EU vision for much-needed climate adaptation lacks teeth, stronger action must follow
Posted on March, 12 2024
The European Commission has released its first Communication on managing the increasingly dangerous climate risks Europe is facing, which comes after yesterday’s dire warnings from the European Environment Agency (EEA) that the EU is not prepared for the climate emergency and must act now.
The Communication, which calls on the EU and Member States to be much better prepared for climate risks, fails to match the level of urgency and to tackle the root causes of climate risks such as intensive agriculture, overexploitation of water resources and ecosystem degradation. Claire Baffert, Senior Policy Officer for Water and Climate Change Adaptation, said: “The EEA report calls on the EU to use its existing and future policies to boost climate adaptation. This should be achieved by ending harmful EU subsidies for agriculture and fisheries, and prioritising nature-based climate adaptation solutions such as giving space to wetlands and diverse forests which store water and absorb carbon, and restoring oceans which are the world’s greatest carbon sinks.
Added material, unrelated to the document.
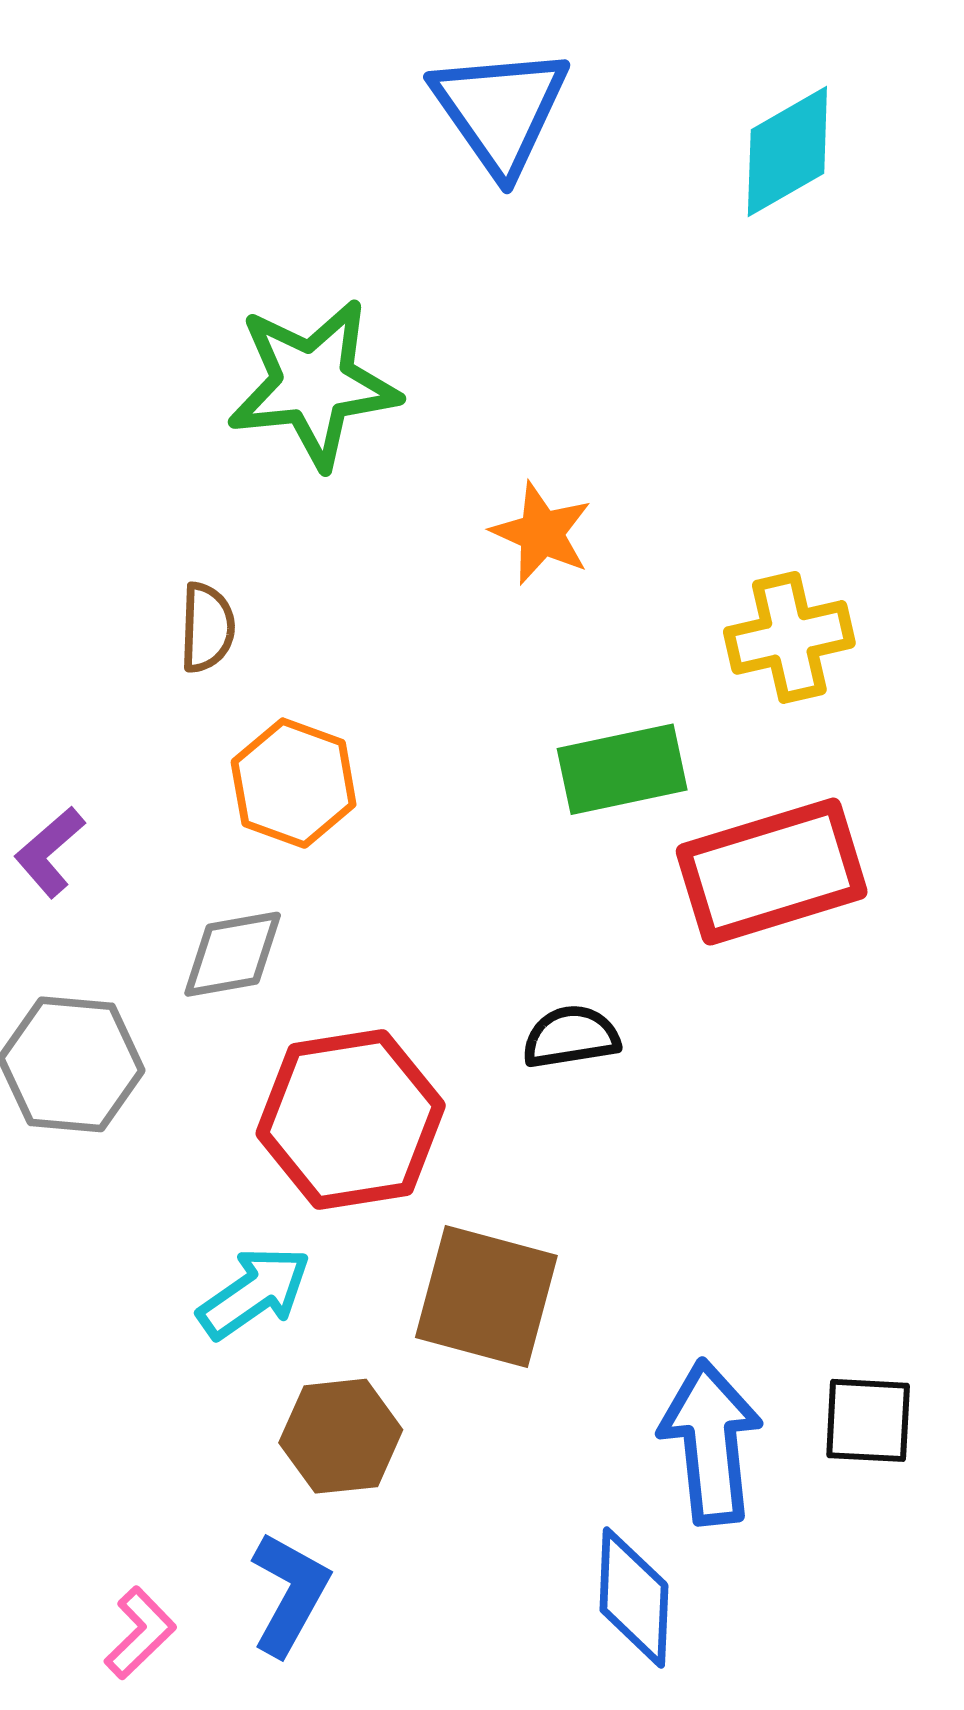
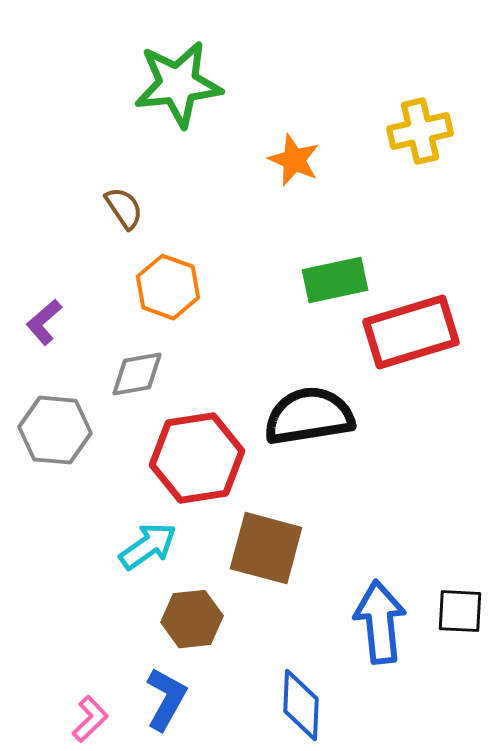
brown semicircle: (207, 628) -> (124, 208), turned -36
yellow cross: (789, 637) -> (420, 131), moved
black semicircle: (571, 1037) -> (309, 416), size x1.8
blue diamond: (634, 1598) -> (301, 705), moved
Instead, the measures announced in the Commission fail to offer hope that the Commission has understood the urgency of the need to act.”
The Communication on ‘managing climate risks - protecting people and prosperity’ released today, outlines new EU actions on the main risk categories identified by the EEA report, but many of them lack ambition, in particular those related to food, water and marine ecosystems. For instance, while it acknowledges the severity of water risks and the urgency to improve water management, the Commission only announces that it will “take stock of water issues comprehensively”.
The EEA’s warnings were published in its Climate Risk Assessment which found that over half of the 36 major climate risks identified demand more action now and eight of them are particularly urgent, including ecosystem conservation, protecting people against heat, and protecting people and infrastructure from sea-level rise, floods and wildfires. The report stresses that urgent and coordinated action is required at both EU and Member State level to increase our resilience. It points out that “the key EU policies related to food production, the CAP and the CFP, do not address climate risks and adaptation needs adequately.”
This communication comes as Europe continues to bake. Last February 2023 was the second hottest on record, ocean temperatures hit the highest all-time record this February [1], dry conditions are again affecting most of the Mediterranean region [2], while floods have caused the loss of life and damaged people’s properties and livelihoods in France.
“As the impacts of climate breakdown continue to intensify, and are being felt all over Europe, the EU needs to treat this as the emergency it is - and the Commission’s response to the European Environment Agency’s frightening report says far too little about the need for much faster emissions cuts. We need radical action this decade, and for the EU to reach climate neutrality by 2040” said Alex Mason, Head of Climate & Energy at WWF European Policy Office.
“It won’t be easy, but the alternative - trying to adapt to runaway climate change - will be nearly impossible. Protecting EU citizens isn’t just about the climate, it is about our energy independence, economy, health, ecosystems and food security. It encompasses our whole society, and any time for complacency is long past” he added.
WWF is calling for a new climate adaptation framework which guides, coordinates and drives Member States’ action better than the EU Adaptation Strategy does, and prioritises nature-based solutions, including a Water and Climate Resilience Law. [3]
Note to editors:
[1] The EUCRA finds that marine and coastal ecosystems are the most exposed to climate risks among all ecosystems.
[2] https://publications.jrc.ec.europa.eu/repository/handle/JRC137036
[3] Today was also the planned date for the release of the now-shelved EU Communication on water resilience. In March nearly 30 organisations called for a nature-based EU water resilience initiative to be put back on the agenda before the 2024 EU elections.